An AWOB system not only frees up the driller’s attention for other dynamic variables, but also improves the consistency of the core by maintaining constant WOB throughout its length.

Tool handling

Traditionally, tooling is brought up to the rooster box and manually moved to drill centre by a crew member “manriding” in the rooster box.

Doing so is potentially dangerous because of the stored energy in such platforms – even a near miss forces operations to stop while the issue is investigated.

Using an automated tool handler arm to manoeuvre tooling from the deck to above drill centre for deployment eliminates the risk of human error and injury, ensuring operations run safely and smoothly.

An automated tool handler. CREDIT: MintMech.

The handler can even be remotely controlled from a sealed cabin on deck, further protecting the operator from the elements. Some retrofittable remote tool handlers can simply be installed with brackets and bolts, rather than welded, negating the extra cost, risk and licensing requirements of hot work.

This also reduces time in port between swings, as no third-party contractors are necessary, and the operation doesn’t impact normal mobilisation.

Tripping pipe

The roughneck is an iconic symbol of the oil drilling industry. Viral videos showing roughnecks throwing manual tongs to manually trip sections of drill pipe show how risky the job is, and their signature full-brim hardhats show that hazards can come from any direction.

Automating drill pipe tripping would eliminate risks to crew, as well as extending the potential duration of operation.

For example, the power swivel or spinner assembly can screw or unscrew the pipe, then an automated iron roughneck can torque the joint. This keeps crew out of the line of fire, reducing the risks of injury and downtime.

The automated process is also more repeatable, and torque values can be relied upon. It may be slightly slower, but depths tend to be shallower than the deep- and ultra deep-water of oil and gas projects, so fewer joints are required. However, the risk and consequences of a dropped pipe can be just as damaging, making the reliability and safety of the system critical.

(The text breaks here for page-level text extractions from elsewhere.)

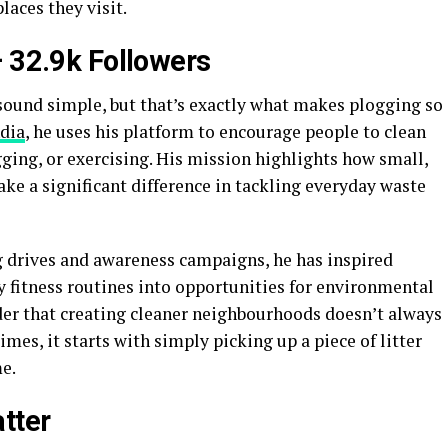
laces they visit.
–
32.9k Followers
sound simple, but that’s exactly what makes plogging so
dia
, he uses his platform to encourage people to clean
ging, or exercising. His mission highlights how small,
ake a significant difference in tackling everyday waste
drives and awareness campaigns, he has inspired
ly fitness routines into opportunities for environmental
nder that creating cleaner neighbourhoods doesn’t always
imes, it starts with simply picking up a piece of litter
e.
tter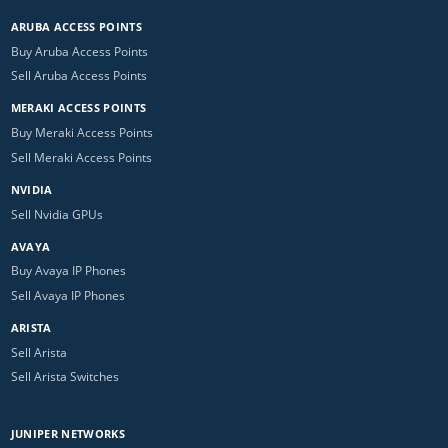
ARUBA ACCESS POINTS
Buy Aruba Access Points
Sell Aruba Access Points
MERAKI ACCESS POINTS
Buy Meraki Access Points
Sell Meraki Access Points
NVIDIA
Sell Nvidia GPUs
AVAYA
Buy Avaya IP Phones
Sell Avaya IP Phones
ARISTA
Sell Arista
Sell Arista Switches
JUNIPER NETWORKS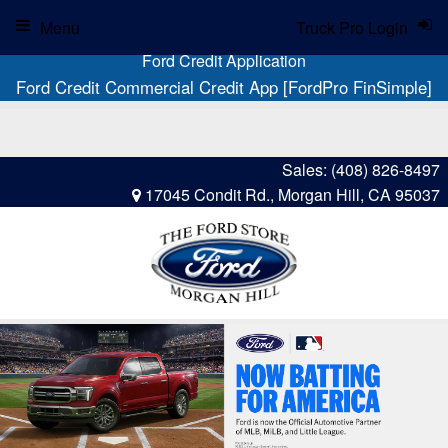
Menu
Truck Pro Login
Ford Credit Application
Ford Credit Commercial Credit App [FordPro FinSimple]
Sales:
(408) 826-8497
17045 Condit Rd., Morgan Hill, CA 95037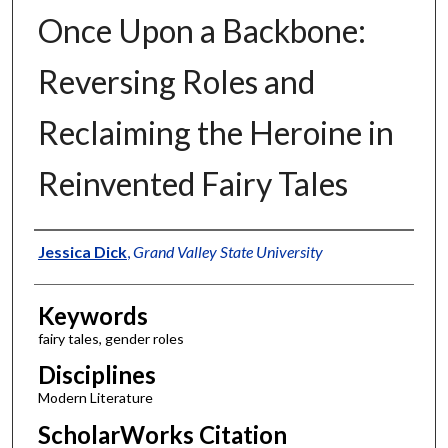
Once Upon a Backbone:
Reversing Roles and
Reclaiming the Heroine in
Reinvented Fairy Tales
Authors
Jessica Dick
,
Grand Valley State University
Keywords
fairy tales, gender roles
Disciplines
Modern Literature
ScholarWorks Citation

An iron roughneck. CREDIT: MintMech.

The cultural shift witnessed over the last few decades has resulted in technical performance and productivity no longer being the primary focus of clients and contractors alike, instead safety culture, statistics and mitigations are the leading key performance indicators (KPIs) across industry.

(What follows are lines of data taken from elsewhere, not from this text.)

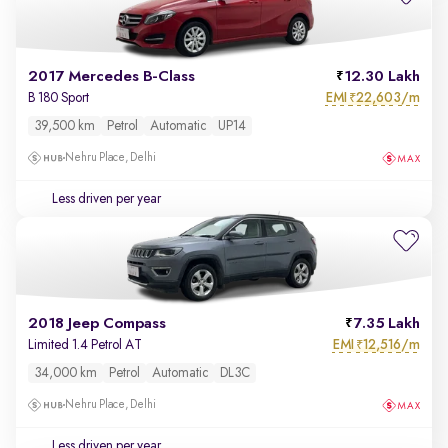
2017 Mercedes B-Class
12.30 Lakh
EMI
22,603/m
B 180 Sport
₹
39,500 km
Petrol
Automatic
UP14
Nehru Place, Delhi
Less driven per year
2018 Jeep Compass
7.35 Lakh
EMI
12,516/m
Limited 1.4 Petrol AT
₹
34,000 km
Petrol
Automatic
DL3C
Nehru Place, Delhi
Less driven per year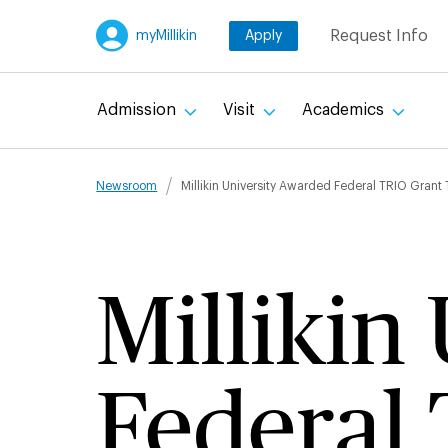
Skip
Request Info
myMillikin
Apply
to
main
content
Admission
Visit
Academics
Breadcru
Newsroom
Millikin University Awarded Federal TRIO Grant
Millikin
Federal 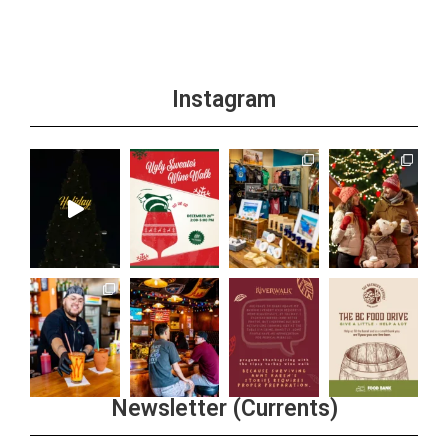
Instagram
Newsletter (Currents)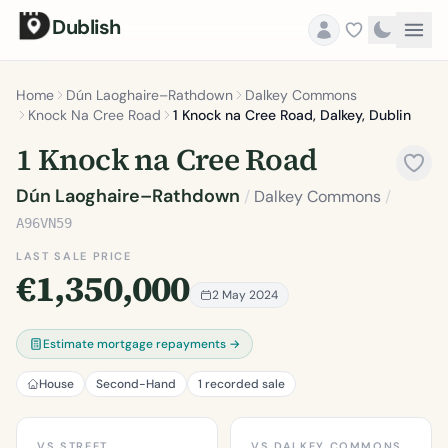
Dublish
Home
Dún Laoghaire–Rathdown
Dalkey Commons
Knock Na Cree Road
1 Knock na Cree Road, Dalkey, Dublin
1 Knock na Cree Road
Dún Laoghaire–Rathdown
/
Dalkey Commons
/
A96VN59
LAST SALE PRICE
€1,350,000
2 May 2024
Estimate mortgage repayments →
House
Second-Hand
1 recorded sale
VS STREET
VS DALKEY COMMONS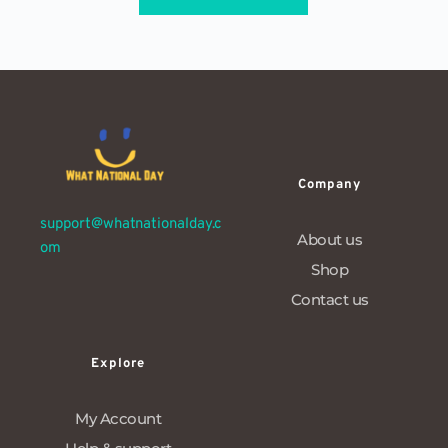
Company
support@whatnationalday.c
About us
om
Shop
Contact us
Explore
My Account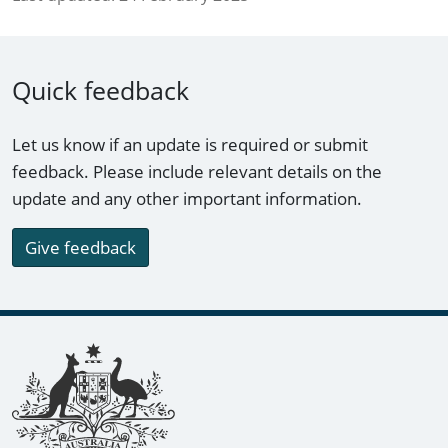
Quick feedback
Let us know if an update is required or submit
feedback. Please include relevant details on the
update and any other important information.
Give feedback
Footer links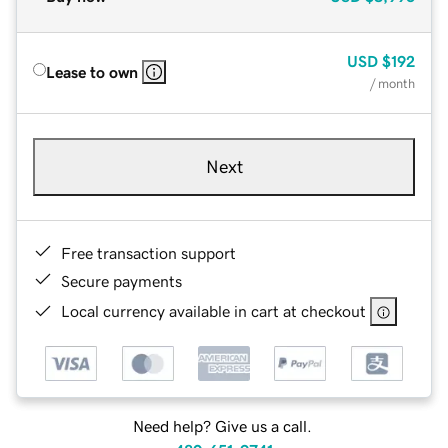
USD
$192
Lease to own
/ month
Next
Free transaction support
Secure payments
Local currency available in cart at checkout
Need help? Give us a call.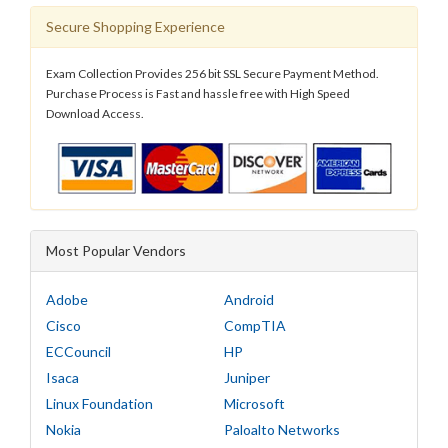
Secure Shopping Experience
Exam Collection Provides 256 bit SSL Secure Payment Method.
Purchase Process is Fast and hassle free with High Speed
Download Access.
Most Popular Vendors
Adobe
Android
Cisco
CompTIA
ECCouncil
HP
Isaca
Juniper
Linux Foundation
Microsoft
Nokia
Paloalto Networks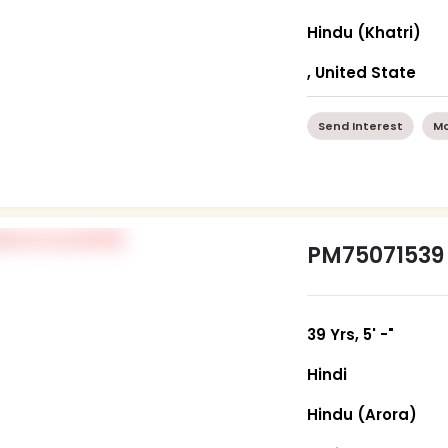
Hindu (Khatri)
, United State
Send Interest
Mo
PM75071539
39 Yrs, 5' -"
Hindi
Hindu (Arora)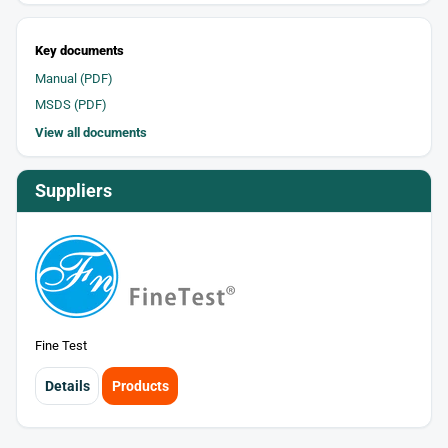
Key documents
Manual (PDF)
MSDS (PDF)
View all documents
Suppliers
Fine Test
Details
Products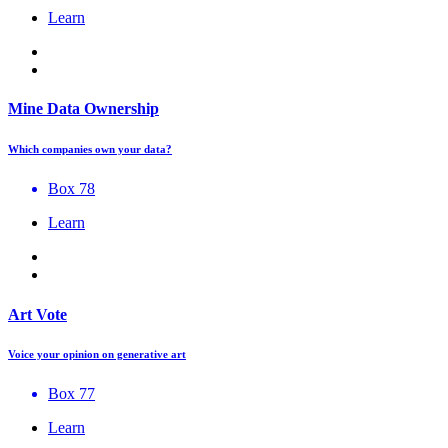
Learn
Mine Data Ownership
Which companies own your data?
Box 78
Learn
Art Vote
Voice your opinion on generative art
Box 77
Learn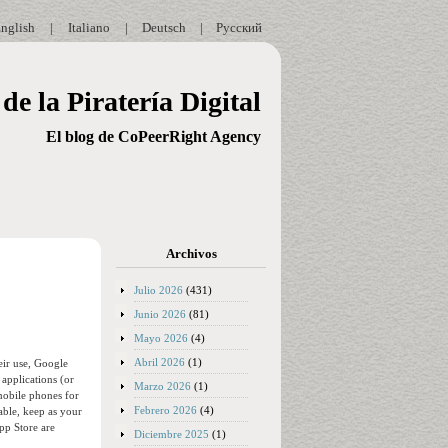
nglish
|
Italiano
|
Deutsch
|
Русский
de la Piratería Digital
El blog de CoPeerRight Agency
Archivos
Julio 2026
(431)
Junio 2026
(81)
Mayo 2026
(4)
Abril 2026
(1)
eir use, Google
applications (or
Marzo 2026
(1)
mobile phones for
Febrero 2026
(4)
able, keep as your
App Store are
Diciembre 2025
(1)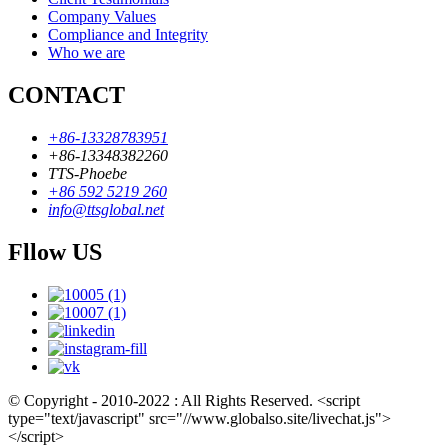
Company Values
Compliance and Integrity
Who we are
CONTACT
+86-13328783951
+86-13348382260
TTS-Phoebe
+86 592 5219 260
info@ttsglobal.net
Fllow US
© Copyright - 2010-2022 : All Rights Reserved. <script
type="text/javascript" src="//www.globalso.site/livechat.js">
</script>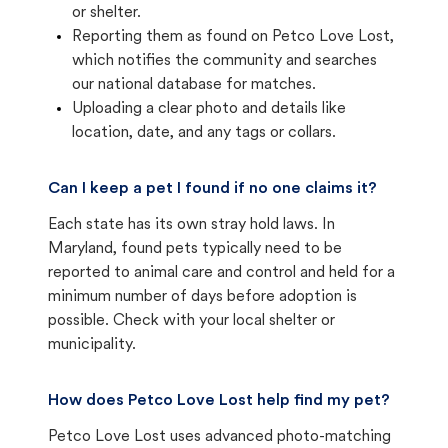
or shelter.
Reporting them as found on Petco Love Lost,
which notifies the community and searches
our national database for matches.
Uploading a clear photo and details like
location, date, and any tags or collars.
Can I keep a pet I found if no one claims it?
Each state has its own stray hold laws. In
Maryland, found pets typically need to be
reported to animal care and control and held for a
minimum number of days before adoption is
possible. Check with your local shelter or
municipality.
How does Petco Love Lost help find my pet?
Petco Love Lost uses advanced photo-matching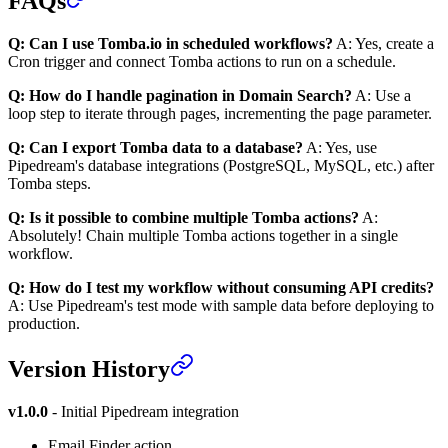
FAQs
Q: Can I use Tomba.io in scheduled workflows?
A: Yes, create a
Cron trigger and connect Tomba actions to run on a schedule.
Q: How do I handle pagination in Domain Search?
A: Use a
loop step to iterate through pages, incrementing the page parameter.
Q: Can I export Tomba data to a database?
A: Yes, use
Pipedream's database integrations (PostgreSQL, MySQL, etc.) after
Tomba steps.
Q: Is it possible to combine multiple Tomba actions?
A:
Absolutely! Chain multiple Tomba actions together in a single
workflow.
Q: How do I test my workflow without consuming API credits?
A: Use Pipedream's test mode with sample data before deploying to
production.
Version History
v1.0.0
- Initial Pipedream integration
Email Finder action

Clearly demonstrating continued reduction of risk to life and project cost has become a primary driver for developers considering contractors.

Oil money

In oil and gas, automation is well established. The world’s first fully automated oil and gas platform, Oseberg H, was launched in Norway in 2018. Oseberg H is controlled entirely remotely and has no crew quarters, not even a toilet. The project cost about £600 million and will produce up to 110 million barrels of oil at around $20 per barrel for the next two or three decades.

But budgets are smaller in renewables. Global capital expenditure on offshore wind, for instance, is estimated to be ten times lower than on oil and gas – roughly $50 billion compared to $500 billion. Where budgets are tighter, gradual retrofitting is likely a more viable method for creating fit-for-purpose geotechnical exploration vessels.

The industry needs a safe, reliable and agile geotech fleet if it is to meet the UK Government’s ambitious target of achieving 55GW of wind power generation by 2030.

Updating legacy equipment by automating processes one at a time not only helps firms comply with today’s increasingly stringent health and safety regulations, but also increases production capability by boosting the quality of their core samples, expanding their operational periods and making their tenders more competitive.

As power electronics, control systems and computer intelligence become cheaper, automation becomes more cost-effective and accessible. And 2023 saw the first unmanned HVDC platform at Dogger Bank, and we will likely continue to see automation adopted into the industry, not only for safety and cost but also for operational efficiency.

Who knows, in a few years offshore marine drilling teams might be able to work from home.